● WHAT YOU SHOULD DO: What is needed is every line of the data that includes the word "section". Please copy each one.

MATERIALS PROVIDED below:

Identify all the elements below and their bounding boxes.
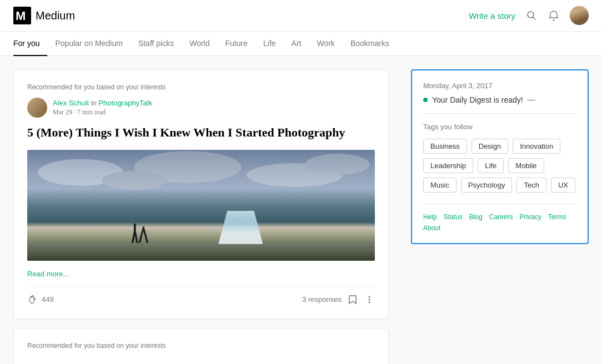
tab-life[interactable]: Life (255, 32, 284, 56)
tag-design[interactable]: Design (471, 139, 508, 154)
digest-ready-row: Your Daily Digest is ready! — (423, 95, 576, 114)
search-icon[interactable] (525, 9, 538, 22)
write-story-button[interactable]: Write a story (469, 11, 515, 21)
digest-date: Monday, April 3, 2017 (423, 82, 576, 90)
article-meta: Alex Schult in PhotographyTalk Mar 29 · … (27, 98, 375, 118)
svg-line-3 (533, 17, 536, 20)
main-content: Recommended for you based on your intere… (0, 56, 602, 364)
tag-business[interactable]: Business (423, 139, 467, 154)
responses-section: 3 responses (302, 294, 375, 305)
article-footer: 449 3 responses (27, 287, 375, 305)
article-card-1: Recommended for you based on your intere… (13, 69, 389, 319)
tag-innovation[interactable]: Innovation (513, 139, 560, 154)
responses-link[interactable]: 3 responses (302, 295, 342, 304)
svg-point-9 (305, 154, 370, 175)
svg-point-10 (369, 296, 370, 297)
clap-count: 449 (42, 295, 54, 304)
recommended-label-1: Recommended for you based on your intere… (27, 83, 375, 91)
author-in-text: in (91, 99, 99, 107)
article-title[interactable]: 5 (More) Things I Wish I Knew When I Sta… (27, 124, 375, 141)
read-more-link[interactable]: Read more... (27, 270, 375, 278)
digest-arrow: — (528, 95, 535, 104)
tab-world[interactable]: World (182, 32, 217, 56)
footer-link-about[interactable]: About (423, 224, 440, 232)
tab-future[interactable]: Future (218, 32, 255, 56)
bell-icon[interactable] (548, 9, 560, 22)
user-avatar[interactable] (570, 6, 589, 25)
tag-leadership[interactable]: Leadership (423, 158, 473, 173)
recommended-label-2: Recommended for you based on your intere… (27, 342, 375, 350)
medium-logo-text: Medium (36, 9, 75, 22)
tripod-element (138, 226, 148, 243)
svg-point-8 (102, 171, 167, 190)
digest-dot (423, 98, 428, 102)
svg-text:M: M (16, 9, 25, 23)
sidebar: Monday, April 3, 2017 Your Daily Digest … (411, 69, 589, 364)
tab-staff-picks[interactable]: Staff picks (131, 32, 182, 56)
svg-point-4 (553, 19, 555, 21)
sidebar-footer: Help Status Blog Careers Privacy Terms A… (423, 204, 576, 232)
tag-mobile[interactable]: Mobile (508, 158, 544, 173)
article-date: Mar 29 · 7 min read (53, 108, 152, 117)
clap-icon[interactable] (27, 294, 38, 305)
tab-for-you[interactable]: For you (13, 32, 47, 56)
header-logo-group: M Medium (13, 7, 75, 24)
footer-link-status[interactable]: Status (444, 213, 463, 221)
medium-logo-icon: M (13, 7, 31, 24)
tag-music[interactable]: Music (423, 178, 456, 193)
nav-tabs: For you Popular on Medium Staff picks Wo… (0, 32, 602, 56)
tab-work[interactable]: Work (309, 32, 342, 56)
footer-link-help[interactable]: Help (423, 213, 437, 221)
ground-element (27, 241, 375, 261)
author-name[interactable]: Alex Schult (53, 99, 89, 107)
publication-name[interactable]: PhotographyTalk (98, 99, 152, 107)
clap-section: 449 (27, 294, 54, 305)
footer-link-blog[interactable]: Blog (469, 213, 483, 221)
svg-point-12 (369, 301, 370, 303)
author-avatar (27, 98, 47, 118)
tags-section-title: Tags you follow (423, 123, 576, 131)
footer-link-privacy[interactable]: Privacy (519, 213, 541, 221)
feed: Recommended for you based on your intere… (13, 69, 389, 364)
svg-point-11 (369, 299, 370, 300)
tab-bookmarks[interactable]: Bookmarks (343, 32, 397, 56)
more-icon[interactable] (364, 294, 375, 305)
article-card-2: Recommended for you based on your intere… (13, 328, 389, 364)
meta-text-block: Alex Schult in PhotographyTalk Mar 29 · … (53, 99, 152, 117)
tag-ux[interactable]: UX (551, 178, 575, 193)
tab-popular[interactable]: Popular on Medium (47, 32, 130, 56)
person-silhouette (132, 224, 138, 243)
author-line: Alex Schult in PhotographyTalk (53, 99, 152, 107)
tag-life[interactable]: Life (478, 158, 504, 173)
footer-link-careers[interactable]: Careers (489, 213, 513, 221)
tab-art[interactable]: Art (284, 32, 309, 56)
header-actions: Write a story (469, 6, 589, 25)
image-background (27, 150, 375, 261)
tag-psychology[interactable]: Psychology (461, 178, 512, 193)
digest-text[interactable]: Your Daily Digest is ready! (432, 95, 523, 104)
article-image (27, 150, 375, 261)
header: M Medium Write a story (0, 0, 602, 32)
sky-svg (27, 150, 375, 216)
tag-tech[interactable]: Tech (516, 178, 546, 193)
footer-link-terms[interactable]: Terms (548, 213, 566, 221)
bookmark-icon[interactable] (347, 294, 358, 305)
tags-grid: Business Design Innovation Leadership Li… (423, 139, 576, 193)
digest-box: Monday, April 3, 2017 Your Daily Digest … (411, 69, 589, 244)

End of MATERIALS PROVIDED.
MATERIALS PROVIDED below:

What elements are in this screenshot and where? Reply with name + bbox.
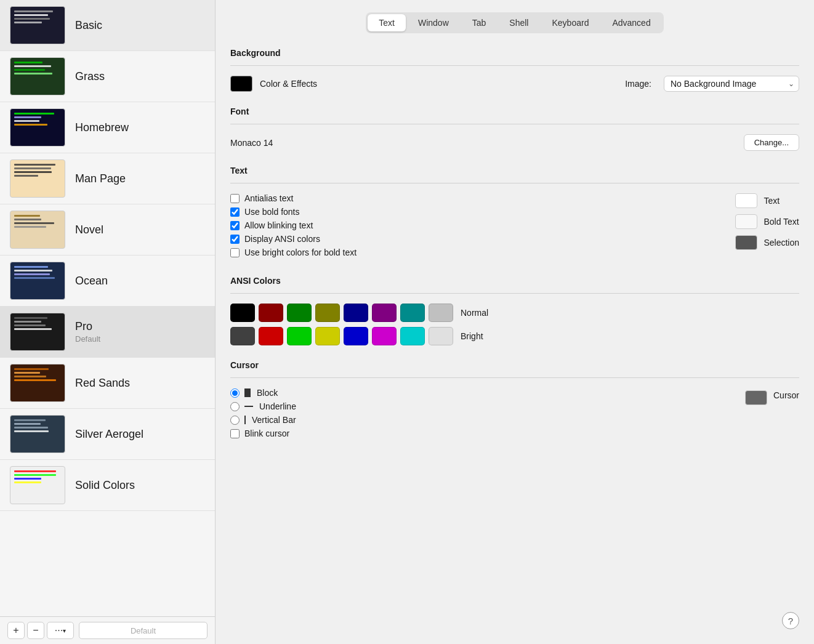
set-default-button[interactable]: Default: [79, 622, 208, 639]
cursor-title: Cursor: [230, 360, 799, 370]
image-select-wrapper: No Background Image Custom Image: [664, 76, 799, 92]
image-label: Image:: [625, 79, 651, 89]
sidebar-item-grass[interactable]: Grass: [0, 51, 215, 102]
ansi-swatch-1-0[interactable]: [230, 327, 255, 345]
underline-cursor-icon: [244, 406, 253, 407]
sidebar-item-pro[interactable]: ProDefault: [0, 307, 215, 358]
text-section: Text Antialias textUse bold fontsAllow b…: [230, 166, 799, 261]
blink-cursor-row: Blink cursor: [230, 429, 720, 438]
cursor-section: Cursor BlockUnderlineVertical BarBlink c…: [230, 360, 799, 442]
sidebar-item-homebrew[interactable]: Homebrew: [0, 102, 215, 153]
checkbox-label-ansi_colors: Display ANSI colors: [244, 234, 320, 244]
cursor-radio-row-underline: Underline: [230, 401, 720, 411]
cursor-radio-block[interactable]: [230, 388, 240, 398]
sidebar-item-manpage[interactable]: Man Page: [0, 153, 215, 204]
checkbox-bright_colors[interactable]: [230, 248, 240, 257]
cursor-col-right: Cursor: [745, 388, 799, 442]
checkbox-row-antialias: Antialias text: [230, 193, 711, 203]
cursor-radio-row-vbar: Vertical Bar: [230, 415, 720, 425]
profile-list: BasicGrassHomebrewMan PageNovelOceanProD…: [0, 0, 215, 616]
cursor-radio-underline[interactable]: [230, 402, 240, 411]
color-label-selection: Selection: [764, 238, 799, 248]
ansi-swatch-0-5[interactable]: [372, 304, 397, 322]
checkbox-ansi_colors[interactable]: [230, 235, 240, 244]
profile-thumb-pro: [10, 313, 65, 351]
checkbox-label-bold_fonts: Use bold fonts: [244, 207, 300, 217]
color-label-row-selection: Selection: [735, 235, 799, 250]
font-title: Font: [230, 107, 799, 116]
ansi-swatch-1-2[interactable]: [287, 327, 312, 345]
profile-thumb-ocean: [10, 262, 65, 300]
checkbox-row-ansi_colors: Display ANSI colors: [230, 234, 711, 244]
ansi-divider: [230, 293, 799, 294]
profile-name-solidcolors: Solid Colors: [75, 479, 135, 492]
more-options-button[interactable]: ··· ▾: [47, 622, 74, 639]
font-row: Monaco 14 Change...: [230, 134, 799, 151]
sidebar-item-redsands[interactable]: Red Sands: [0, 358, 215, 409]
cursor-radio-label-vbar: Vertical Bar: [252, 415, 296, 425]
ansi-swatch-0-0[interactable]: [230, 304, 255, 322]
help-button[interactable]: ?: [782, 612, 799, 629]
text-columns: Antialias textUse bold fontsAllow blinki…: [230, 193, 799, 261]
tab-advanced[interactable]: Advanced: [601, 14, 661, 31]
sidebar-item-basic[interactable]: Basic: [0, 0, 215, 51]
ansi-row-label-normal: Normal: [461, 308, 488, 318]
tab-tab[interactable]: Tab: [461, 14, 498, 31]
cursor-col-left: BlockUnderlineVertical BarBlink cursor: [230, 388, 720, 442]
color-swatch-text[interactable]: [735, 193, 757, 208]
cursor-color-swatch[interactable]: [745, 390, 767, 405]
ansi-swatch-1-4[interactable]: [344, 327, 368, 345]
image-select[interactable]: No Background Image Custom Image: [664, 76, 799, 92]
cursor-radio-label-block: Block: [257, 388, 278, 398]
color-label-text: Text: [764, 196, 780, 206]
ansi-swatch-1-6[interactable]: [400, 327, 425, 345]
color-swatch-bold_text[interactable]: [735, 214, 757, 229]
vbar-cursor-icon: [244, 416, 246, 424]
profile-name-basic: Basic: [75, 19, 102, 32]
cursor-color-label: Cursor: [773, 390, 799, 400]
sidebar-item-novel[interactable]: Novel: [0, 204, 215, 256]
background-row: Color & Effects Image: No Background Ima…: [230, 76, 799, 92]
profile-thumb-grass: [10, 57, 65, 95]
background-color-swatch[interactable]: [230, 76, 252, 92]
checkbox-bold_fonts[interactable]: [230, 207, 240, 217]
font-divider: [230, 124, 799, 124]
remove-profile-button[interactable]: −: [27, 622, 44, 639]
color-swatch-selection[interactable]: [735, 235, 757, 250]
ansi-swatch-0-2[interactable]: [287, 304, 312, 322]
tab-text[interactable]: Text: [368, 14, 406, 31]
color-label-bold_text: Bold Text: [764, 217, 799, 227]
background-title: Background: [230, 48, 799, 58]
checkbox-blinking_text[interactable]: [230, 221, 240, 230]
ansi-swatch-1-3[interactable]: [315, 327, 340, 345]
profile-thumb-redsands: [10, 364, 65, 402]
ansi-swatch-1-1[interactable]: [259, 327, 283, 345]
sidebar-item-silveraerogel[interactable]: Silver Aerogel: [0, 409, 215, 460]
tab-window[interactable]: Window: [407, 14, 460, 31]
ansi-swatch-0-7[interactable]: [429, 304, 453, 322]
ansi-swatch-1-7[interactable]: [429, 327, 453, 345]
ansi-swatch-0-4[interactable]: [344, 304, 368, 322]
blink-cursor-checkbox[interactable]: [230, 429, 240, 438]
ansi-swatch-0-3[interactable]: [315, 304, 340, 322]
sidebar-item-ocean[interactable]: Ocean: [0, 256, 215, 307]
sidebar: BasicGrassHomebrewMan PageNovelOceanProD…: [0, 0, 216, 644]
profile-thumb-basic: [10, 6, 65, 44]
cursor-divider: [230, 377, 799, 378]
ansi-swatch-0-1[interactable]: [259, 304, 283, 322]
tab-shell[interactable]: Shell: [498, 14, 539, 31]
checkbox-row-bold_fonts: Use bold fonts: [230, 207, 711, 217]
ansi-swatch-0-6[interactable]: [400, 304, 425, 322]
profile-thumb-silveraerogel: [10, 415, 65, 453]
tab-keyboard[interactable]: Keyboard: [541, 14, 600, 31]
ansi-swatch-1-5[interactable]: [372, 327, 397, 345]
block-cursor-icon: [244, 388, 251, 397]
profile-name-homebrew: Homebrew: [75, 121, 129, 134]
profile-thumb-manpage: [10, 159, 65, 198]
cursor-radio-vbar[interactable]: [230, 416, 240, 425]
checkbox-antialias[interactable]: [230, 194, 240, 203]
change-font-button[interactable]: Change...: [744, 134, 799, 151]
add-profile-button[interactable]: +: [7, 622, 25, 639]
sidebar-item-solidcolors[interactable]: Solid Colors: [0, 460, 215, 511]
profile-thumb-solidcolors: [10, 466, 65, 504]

End of MATERIALS PROVIDED.
MATERIALS PROVIDED below:

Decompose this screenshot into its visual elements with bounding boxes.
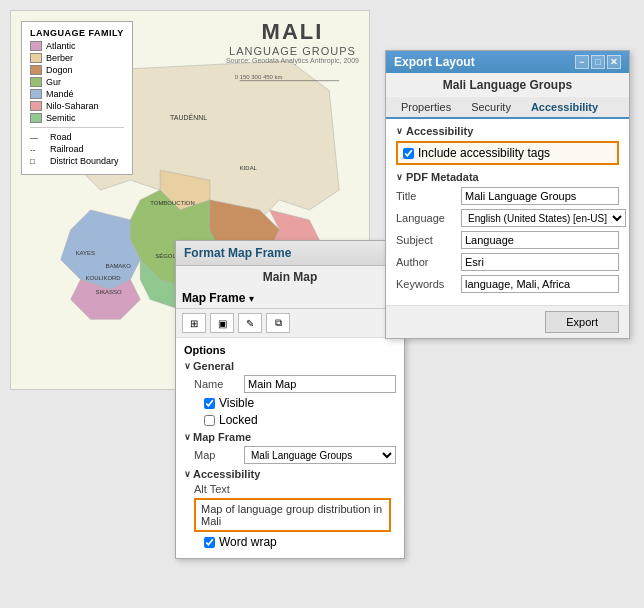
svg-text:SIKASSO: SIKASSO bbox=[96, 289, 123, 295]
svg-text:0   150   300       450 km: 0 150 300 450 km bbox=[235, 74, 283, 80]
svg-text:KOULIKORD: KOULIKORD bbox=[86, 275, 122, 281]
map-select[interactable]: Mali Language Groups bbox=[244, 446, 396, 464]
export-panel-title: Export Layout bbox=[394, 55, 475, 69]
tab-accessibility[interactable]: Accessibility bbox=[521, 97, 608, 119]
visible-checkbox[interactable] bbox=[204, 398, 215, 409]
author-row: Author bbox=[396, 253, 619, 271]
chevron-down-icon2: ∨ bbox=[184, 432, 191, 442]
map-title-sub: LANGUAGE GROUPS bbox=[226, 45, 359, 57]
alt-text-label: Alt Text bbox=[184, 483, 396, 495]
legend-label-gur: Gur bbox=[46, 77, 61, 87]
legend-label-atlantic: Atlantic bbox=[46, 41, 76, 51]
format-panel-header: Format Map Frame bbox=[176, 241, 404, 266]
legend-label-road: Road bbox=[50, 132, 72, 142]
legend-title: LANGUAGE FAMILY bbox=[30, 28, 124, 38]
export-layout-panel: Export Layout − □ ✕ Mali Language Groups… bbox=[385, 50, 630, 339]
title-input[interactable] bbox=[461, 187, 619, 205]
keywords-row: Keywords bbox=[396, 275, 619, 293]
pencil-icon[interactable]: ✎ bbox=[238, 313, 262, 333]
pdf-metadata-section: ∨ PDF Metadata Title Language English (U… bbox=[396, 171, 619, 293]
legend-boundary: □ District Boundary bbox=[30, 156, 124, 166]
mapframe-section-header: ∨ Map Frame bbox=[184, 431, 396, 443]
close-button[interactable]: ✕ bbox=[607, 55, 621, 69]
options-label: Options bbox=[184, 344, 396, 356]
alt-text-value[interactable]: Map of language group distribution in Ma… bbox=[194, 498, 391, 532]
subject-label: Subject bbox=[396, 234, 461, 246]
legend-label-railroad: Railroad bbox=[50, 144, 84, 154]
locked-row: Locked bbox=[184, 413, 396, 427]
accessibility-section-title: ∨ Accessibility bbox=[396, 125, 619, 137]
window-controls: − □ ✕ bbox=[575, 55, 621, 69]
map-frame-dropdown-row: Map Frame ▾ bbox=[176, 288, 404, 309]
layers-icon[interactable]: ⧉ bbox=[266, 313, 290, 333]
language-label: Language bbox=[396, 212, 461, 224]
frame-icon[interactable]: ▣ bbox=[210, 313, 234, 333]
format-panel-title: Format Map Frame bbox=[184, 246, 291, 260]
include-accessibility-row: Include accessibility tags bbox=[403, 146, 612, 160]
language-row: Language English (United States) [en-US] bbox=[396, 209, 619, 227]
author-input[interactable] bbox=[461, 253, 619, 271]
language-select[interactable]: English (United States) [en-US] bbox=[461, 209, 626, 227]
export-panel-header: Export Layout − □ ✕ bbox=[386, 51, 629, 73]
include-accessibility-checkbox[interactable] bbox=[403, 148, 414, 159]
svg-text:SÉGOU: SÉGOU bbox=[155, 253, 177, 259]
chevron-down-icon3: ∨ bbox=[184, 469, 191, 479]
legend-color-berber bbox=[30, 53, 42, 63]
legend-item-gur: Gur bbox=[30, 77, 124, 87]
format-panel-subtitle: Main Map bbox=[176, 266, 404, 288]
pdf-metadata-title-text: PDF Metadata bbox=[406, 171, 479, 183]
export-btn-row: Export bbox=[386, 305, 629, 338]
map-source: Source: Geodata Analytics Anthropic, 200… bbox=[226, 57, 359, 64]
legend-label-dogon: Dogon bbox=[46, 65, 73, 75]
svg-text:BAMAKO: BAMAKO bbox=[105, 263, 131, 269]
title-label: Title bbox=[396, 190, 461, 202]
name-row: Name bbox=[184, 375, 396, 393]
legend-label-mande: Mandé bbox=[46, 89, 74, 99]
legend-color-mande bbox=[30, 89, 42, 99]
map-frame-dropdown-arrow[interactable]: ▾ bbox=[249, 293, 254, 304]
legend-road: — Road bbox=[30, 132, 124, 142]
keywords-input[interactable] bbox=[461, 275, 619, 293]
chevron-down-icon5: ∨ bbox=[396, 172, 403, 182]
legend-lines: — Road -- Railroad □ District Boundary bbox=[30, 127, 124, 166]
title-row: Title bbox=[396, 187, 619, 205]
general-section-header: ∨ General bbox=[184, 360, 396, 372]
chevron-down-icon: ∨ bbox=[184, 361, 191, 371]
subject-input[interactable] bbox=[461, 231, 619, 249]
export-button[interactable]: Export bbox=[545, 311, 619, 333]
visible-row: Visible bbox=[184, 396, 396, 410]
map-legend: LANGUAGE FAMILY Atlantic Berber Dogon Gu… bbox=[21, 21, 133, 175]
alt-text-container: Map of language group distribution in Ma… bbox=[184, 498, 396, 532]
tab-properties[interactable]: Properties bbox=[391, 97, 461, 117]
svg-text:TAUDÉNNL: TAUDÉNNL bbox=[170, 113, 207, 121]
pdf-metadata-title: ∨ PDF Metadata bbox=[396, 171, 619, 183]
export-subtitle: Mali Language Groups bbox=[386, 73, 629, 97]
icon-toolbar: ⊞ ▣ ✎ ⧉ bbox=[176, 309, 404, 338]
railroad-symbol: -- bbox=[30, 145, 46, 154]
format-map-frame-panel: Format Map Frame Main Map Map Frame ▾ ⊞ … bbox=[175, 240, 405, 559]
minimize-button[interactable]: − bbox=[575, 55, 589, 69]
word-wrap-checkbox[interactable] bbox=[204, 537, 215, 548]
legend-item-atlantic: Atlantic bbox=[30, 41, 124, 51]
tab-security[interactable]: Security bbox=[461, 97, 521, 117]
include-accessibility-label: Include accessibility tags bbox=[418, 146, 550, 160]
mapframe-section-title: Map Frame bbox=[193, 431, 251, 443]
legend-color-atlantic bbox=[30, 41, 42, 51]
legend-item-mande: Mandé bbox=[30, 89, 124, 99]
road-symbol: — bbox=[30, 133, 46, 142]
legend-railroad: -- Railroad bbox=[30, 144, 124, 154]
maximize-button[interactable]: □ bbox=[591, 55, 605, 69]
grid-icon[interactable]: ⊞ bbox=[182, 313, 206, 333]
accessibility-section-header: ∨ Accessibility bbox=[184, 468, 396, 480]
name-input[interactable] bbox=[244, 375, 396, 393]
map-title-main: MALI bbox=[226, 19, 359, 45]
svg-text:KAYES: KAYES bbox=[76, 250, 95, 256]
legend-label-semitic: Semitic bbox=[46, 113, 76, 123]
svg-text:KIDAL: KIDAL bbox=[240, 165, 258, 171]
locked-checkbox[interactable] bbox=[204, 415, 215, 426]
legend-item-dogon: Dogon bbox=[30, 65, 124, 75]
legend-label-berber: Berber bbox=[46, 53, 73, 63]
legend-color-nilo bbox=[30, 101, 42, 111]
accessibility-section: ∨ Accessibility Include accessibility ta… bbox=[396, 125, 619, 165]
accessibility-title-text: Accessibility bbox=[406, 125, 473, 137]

End of MATERIALS PROVIDED.

● OUTPUT FOR THIS EXERCISE:
responses-section: 3 responses (302, 294, 375, 305)
clap-section: 449 (27, 294, 54, 305)
tags-section-title: Tags you follow (423, 123, 576, 131)
text-section: Text Antialias textUse bold fontsAllow b…: [230, 166, 799, 261]
cursor-section: Cursor BlockUnderlineVertical BarBlink c…: [230, 360, 799, 442]
pdf-metadata-section: ∨ PDF Metadata Title Language English (U… bbox=[396, 171, 619, 293]
mapframe-section-header: ∨ Map Frame bbox=[184, 431, 396, 443]
accessibility-section-title: ∨ Accessibility bbox=[396, 125, 619, 137]
general-section-header: ∨ General bbox=[184, 360, 396, 372]
mapframe-section-title: Map Frame bbox=[193, 431, 251, 443]
accessibility-section-header: ∨ Accessibility bbox=[184, 468, 396, 480]
accessibility-section: ∨ Accessibility Include accessibility ta… bbox=[396, 125, 619, 165]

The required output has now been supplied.